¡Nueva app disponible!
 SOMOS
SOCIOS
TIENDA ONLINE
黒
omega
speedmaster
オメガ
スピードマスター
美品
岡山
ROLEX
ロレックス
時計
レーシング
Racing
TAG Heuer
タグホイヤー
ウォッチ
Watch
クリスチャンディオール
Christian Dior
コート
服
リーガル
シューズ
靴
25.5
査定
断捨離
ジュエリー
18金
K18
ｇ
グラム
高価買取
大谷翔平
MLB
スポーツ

Exercise details: Set the entries down again, unchanged and complete.

Problem solution:
¡Nueva app disponible!
 SOMOS
SOCIOS
TIENDA ONLINE
黒
omega
speedmaster
オメガ
スピードマスター
美品
岡山
ROLEX
ロレックス
時計
レーシング
Racing
TAG Heuer
タグホイヤー
ウォッチ
Watch
クリスチャンディオール
Christian Dior
コート
服
リーガル
シューズ
靴
25.5
査定
断捨離
ジュエリー
18金
K18
ｇ
グラム
高価買取
大谷翔平
MLB
スポーツ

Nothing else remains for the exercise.